Overeating to Make Tolerable the Intolerable

Overeating can make the intolerable in your life feel more tolerable. It can help us "cope" with things in our lives that don't feel good.

Overeating and unhealthy foods and drinks can be compulsions for us because we want to avoid feeling or taking action about things in our lives that actually don't feel healthy or loving for us.

For example, we might use overeating to make a career that is really out of line with our true passions, feel tolerable.

Or we might use food to help us tolerate an abusive partner relationship

We might be using food to tolerate dynamics that feel bad with our parents or our family.

Maybe we're tolerating sacrificing ourselves, people-pleasing, living in fear, or a religion that tells us we're not good enough.

It also could be that food is making the intolerable tolerable with smaller things, like not giving ourselves enough time to get good sleep.

We need to ask ourselves,

"What in my life would be intolerable without compulsive eating?"

"Why am I tolerating it?
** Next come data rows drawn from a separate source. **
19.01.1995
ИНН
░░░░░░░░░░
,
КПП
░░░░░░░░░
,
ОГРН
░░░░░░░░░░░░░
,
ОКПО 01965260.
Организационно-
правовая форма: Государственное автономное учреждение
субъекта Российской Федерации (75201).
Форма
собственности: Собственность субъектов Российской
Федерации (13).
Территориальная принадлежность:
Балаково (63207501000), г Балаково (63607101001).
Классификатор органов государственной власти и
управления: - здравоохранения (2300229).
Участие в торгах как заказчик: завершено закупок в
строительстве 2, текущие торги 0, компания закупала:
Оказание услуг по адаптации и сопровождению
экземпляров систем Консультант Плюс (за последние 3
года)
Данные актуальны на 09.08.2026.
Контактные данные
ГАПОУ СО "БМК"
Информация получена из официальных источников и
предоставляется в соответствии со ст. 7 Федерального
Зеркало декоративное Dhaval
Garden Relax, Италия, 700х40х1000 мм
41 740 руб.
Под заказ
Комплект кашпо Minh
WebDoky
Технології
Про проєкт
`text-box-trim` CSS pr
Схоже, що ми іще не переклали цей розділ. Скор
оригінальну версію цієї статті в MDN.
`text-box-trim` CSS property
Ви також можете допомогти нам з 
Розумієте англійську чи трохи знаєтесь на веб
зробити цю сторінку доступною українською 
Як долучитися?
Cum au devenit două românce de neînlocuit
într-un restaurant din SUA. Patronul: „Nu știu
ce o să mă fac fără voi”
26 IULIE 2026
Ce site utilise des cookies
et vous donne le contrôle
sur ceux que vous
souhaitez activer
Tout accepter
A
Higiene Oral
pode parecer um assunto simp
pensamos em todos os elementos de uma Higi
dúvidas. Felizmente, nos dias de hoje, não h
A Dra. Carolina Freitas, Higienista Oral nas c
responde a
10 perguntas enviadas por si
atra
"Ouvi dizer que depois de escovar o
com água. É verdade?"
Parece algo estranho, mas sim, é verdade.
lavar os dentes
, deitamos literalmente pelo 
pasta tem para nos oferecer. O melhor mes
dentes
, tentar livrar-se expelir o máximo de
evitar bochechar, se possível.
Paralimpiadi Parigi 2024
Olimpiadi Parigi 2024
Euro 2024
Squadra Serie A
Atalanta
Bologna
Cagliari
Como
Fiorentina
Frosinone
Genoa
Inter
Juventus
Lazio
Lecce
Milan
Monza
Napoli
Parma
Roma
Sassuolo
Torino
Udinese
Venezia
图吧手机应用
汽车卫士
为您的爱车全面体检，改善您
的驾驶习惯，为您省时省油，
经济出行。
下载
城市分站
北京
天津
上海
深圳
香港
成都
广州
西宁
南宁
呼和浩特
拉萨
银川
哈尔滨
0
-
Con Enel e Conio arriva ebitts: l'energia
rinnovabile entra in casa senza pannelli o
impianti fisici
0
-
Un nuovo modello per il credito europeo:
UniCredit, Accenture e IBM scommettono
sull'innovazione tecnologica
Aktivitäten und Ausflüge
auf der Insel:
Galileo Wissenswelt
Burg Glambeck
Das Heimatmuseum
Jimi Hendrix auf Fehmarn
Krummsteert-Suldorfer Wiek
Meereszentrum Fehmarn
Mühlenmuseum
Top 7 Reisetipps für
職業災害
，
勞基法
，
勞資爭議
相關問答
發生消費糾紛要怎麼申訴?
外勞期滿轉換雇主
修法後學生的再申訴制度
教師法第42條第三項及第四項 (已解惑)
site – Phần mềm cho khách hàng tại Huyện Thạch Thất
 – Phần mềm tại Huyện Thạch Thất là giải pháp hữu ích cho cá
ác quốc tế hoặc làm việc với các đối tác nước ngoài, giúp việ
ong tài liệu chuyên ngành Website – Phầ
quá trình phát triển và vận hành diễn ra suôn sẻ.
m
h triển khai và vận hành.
What false beliefs or fears or other emotions are causing me to tolerate this?"

"What was I taught in my childhood that contributed to me feeling I should tolerate this?"

This is not to say that just because something in our lives feels uncomfortable emotionally, that it is intolerable.
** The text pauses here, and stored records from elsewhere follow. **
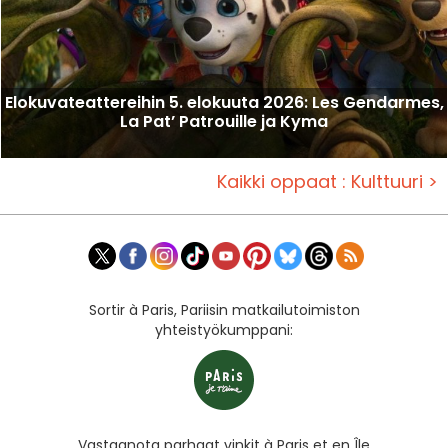
Elokuvateattereihin 5. elokuuta 2026: Les Gendarmes,
La Pat’ Patrouille ja Kyma
Kaikki oppaat : Kulttuuri >
Sortir à Paris, Pariisin matkailutoimiston
yhteistyökumppani:
Vastaanota parhaat vinkit à Paris et en Île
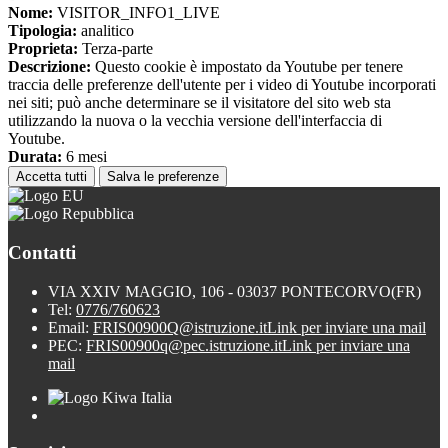
Nome:
VISITOR_INFO1_LIVE
Tipologia:
analitico
Proprieta:
Terza-parte
Descrizione:
Questo cookie è impostato da Youtube per tenere
traccia delle preferenze dell'utente per i video di Youtube incorporati
nei siti; può anche determinare se il visitatore del sito web sta
utilizzando la nuova o la vecchia versione dell'interfaccia di
Youtube.
Durata:
6 mesi
Accetta tutti
Salva le preferenze
Contatti
VIA XXIV MAGGIO, 106 - 03037 PONTECORVO(FR)
Tel:
0776/760623
Email:
FRIS00900Q@istruzione.it
Link per inviare una mail
PEC:
FRIS00900q@pec.istruzione.it
Link per inviare una
mail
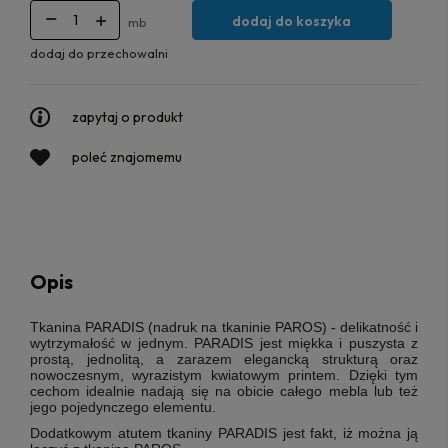
dodaj do koszyka
mb
dodaj do przechowalni
zapytaj o produkt
poleć znajomemu
Opis
Tkanina PARADIS (nadruk na tkaninie
PAROS
) - delikatność i
wytrzymałość w jednym. PARADIS jest miękka i puszysta z
prostą, jednolitą, a zarazem elegancką strukturą oraz
nowoczesnym, wyrazistym kwiatowym printem. Dzięki tym
cechom
idealnie nadają się na obicie całego mebla lub też
jego pojedynczego elementu.
Dodatkowym atutem tkaniny PARADIS jest fakt, iż można ją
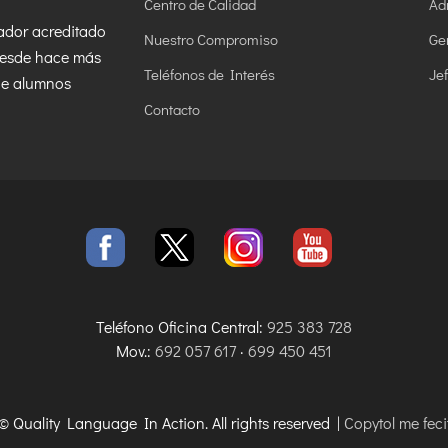
Centro de Calidad
Ad
ador acreditado
Nuestro Compromiso
Ge
desde hace más
Teléfonos de Interés
Je
de alumnos
Contacto
Teléfono Oficina Central:
925 383 728
Mov.:
692 057 617
·
699 450 451
© Quality Language In Action. All rights reserved |
Copytol me feci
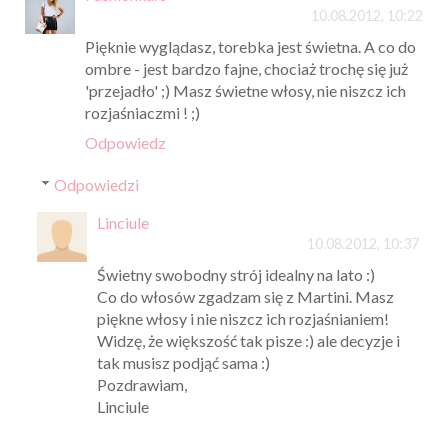
10.08.2012, 10:22
Pięknie wyglądasz, torebka jest świetna. A co do
ombre - jest bardzo fajne, chociaż trochę się już
'przejadło' ;) Masz świetne włosy, nie niszcz ich
rozjaśniaczmi ! ;)
Odpowiedz
Odpowiedzi
Linciule
10.08.2012, 10:37
Świetny swobodny strój idealny na lato :)
Co do włosów zgadzam się z Martini. Masz
piękne włosy i nie niszcz ich rozjaśnianiem!
Widzę, że większość tak pisze :) ale decyzje i
tak musisz podjąć sama :)
Pozdrawiam,
Linciule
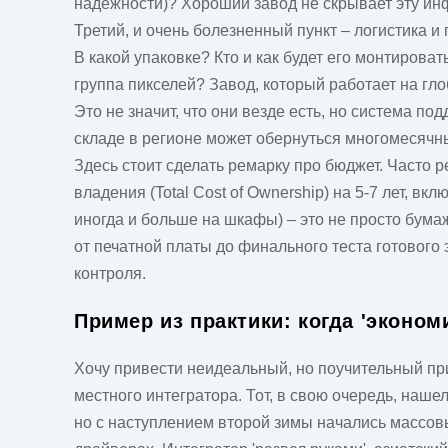
надежности)? Хороший завод не скрывает эту ин
Третий, и очень болезненный пункт – логистика 
В какой упаковке? Кто и как будет его монтирова
группа пикселей? Завод, который работает на гл
Это не значит, что они везде есть, но система п
складе в регионе может обернуться многомесячн
Здесь стоит сделать ремарку про бюджет. Часто р
владения (Total Cost of Ownership) на 5-7 лет, в
иногда и больше на шкафы) – это не просто бума
от печатной платы до финального теста готового
контроля.
Пример из практики: когда 'эконом
Хочу привести неидеальный, но поучительный при
местного интегратора. Тот, в свою очередь, наше
но с наступлением второй зимы начались массовы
For example, it may not be that our relationship is definitively intolerable, but we may be avoiding tough conversations, owning our own emotions and resolving things, and if we did that, it would become tolerable.

But the question about issues that are truly not loving ways towards yourself to interact in the world or to be in the world. Ways that sacrifice self-love or who you really are and what you really love, or that aren't ethical or moral towards yourself.

We can do what we can to resolve the intolerable, but in some ways the only way to stop this kind of emotional eating is to stop tolerating the intolerable.

When we do that, we won't be compulsive with food to make it tolerable.